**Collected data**
[Start of section]

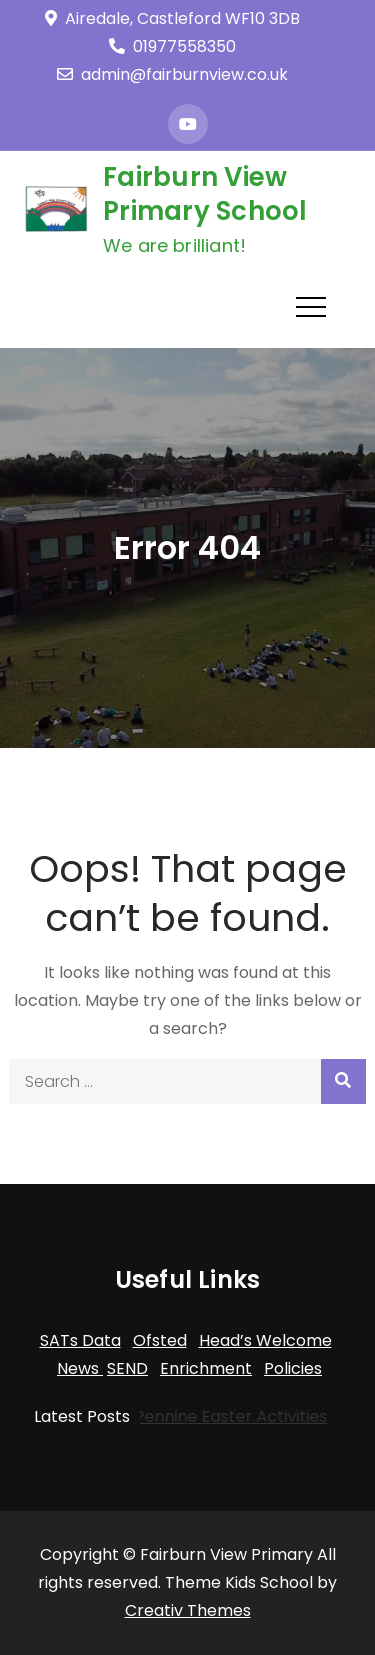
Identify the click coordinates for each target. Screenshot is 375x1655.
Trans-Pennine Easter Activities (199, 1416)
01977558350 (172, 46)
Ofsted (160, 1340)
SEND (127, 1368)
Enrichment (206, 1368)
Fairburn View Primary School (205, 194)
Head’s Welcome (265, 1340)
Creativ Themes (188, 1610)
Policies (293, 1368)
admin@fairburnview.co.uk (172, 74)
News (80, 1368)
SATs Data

[End of section]

**EXERCISE REQUIREMENTS**
Beginning with the line that has "Head’s Welcome (265, 1340)", set down each line through the last one above, exactly, and nothing else.

**YOUR RESPONSE**
Head’s Welcome (265, 1340)
Creativ Themes (188, 1610)
Policies (293, 1368)
admin@fairburnview.co.uk (172, 74)
News (80, 1368)
SATs Data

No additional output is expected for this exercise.